Maria Luisa de Vera Park (born 25 August 1991) is a professional international footballer who plays as a midfielder. Born in the United States, she represents the Philippines at international level.

==Early life and education==
Park was born in Alexandria, Virginia on August 25, 1991, to Randy and Mavee Park. She studied at Langley High School and later at the Wake Forest University where she graduated in May 2013 with a degree in business and enterprise management.

==Career==

===Youth and college===
Park played for Reston FC. She also played for her varsity team, the Wake Forest Demon Deacons from 2009 to 2013. She has the fourth-most appearance in the history of Wake Forest's program, appearing 89 times for the team. Park scored eight goals, 10 assists and 26 points in her Wake Forest Career. She was also part of the Demon Deacons team that won its first ACC Championship in 2010 and was named as part of the 2010 ACC All-Tournament Team.

===Senior club===
Marisa Park plays for the Braddock Road Stars Elite as a midfielder and captain of the team. Park scored the first goal in the whole history of Braddock on their match against the Washington Spirit Reserves which the team lost with the scoreline 4–1. Park received an honorable mention for the first week of the 2014 W-League season. In 2015, she transferred to Norwegian club, IL Sandviken which plays at the Toppserien.

==International career==
Park who was then a senior student at Wake Forest, was called up to the Philippines women's national team for the qualification phase of the 2014 AFC Women's Asian Cup which was held in 2013. Park made her FIFA International debut against Thailand and also became the first Demon Deacon to be called up to a senior women's national team for a competitive match.

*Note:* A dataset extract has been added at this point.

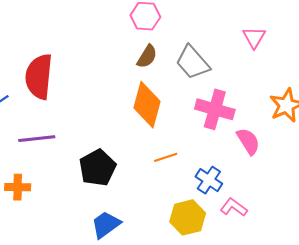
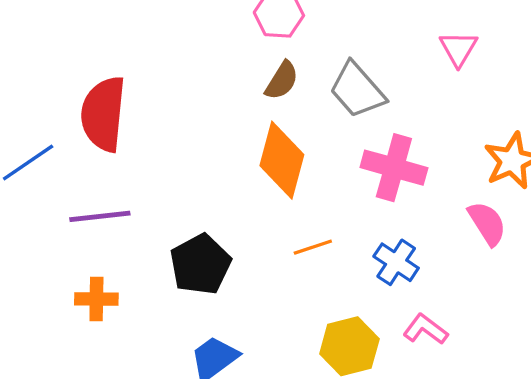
pink semicircle: (248, 141) -> (487, 223), moved
blue cross: (209, 180) -> (396, 262), moved
orange cross: (18, 187) -> (96, 299), moved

Park previously played for the Philippine national team competing against football clubs at the LA Vikings Cup which was held in November 2012. She was named part of the squad that participated at the 2018 AFC Women's Asian Cup.

===International goals===
Scores and results list the Philippines' goal tally first.

| # | Date | Venue | Opponent | Score | Result | Competition |
| 1. | 25 May 2013 | Bangabandhu National Stadium, Dhaka, Bangladesh | Bangladesh | 1–0 | 4–0 | 2014 AFC Women's Asian Cup Qualifier |
| 2. | 4–0 |
| 3. | 10 September 2013 | Thuwunna Stadium, Yangon | Indonesia | 6–0 | 6–0 | 2013 AFF Women's Championship |

== Other career ==
Marisa Park works for Berkeley Research Group in the Washington DC office where her work focuses on the healthcare industry.